Quaternion Knowledge Graph Embeddings (2019)

(arxiv.org)

100 points | by teleforce 9 days ago

3 comments

  • vslira 8 days ago
    I'm not nearly smart enough to state this confidently, but doesn't [1] imply that exotic embeddings can always be replaced by larger Euclidean embeddings?

    [1] https://en.wikipedia.org/wiki/Nash_embedding_theorems

    • hansvm 8 days ago
      No.

      Consider a square (with graph shortest path distances) for example. All euclidean embeddings have a minimum error of 20-40% or so. If you try to embed any graph containing that subgraph (embedding friends, advertisers, words, ...), you'll similarly have guaranteed error. Relaxing the square to a squircle, you'll see that error even for a really simple manifold.

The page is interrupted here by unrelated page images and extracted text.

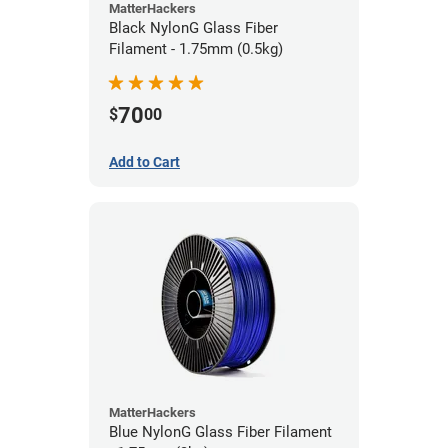
MatterHackers
Black NylonG Glass Fiber
Filament - 1.75mm (0.5kg)
70
$
00
Add to Cart
MatterHackers
Blue NylonG Glass Fiber Filament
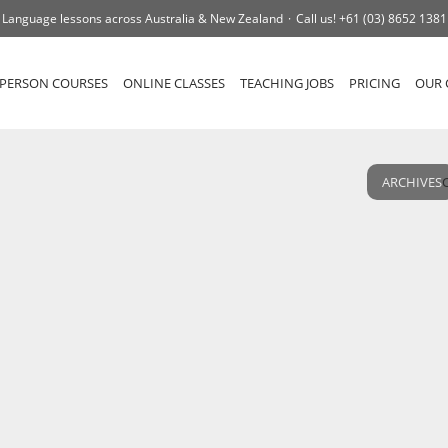
Language lessons across Australia & New Zealand
Call us!
+61 (03) 8652 1381
-PERSON COURSES
ONLINE CLASSES
TEACHING JOBS
PRICING
OUR 
ARCHIVES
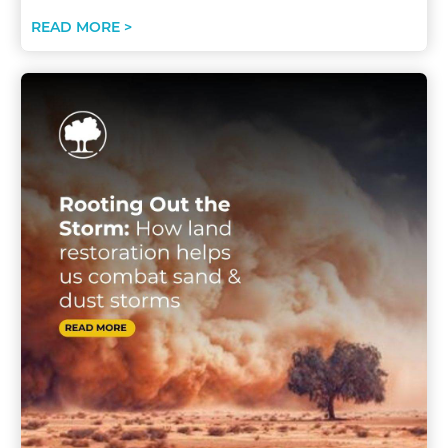
READ MORE >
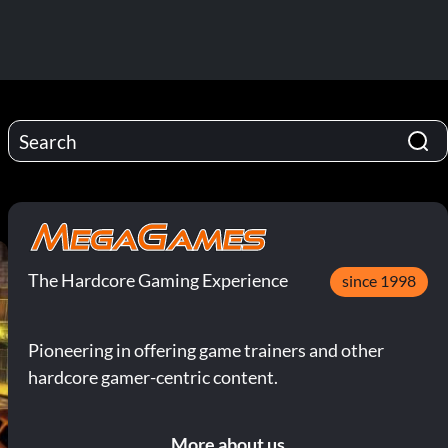
The Hardcore Gaming Experience
since 1998
Pioneering in offering game trainers and other
hardcore gamer-centric content.
More about us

      Riemannian manifolds are a bit more special.

  • palad1n 9 days ago
    Is anyone using this? It's from 2019.
    • VHRanger 8 days ago
      These exotic (non linear algebra based) embedding representations are often slow to take off unless they have an obvious use case.

      The other one that I've always been curious of is Poincarré Embeddings [1] - where the embedding also has a hierarchical representation of the space.

      There's issues with these becoming popular:

      1. Querying the embeddings requires more math knowledge than just "lol cosine similarity". This also requires to write code for the query

      2. You can often easily match the performance with regular embeddings by just adding dimensions and training more. So the advantage of exotic embeddings has to be with the information in the more complex mathematical abstraction.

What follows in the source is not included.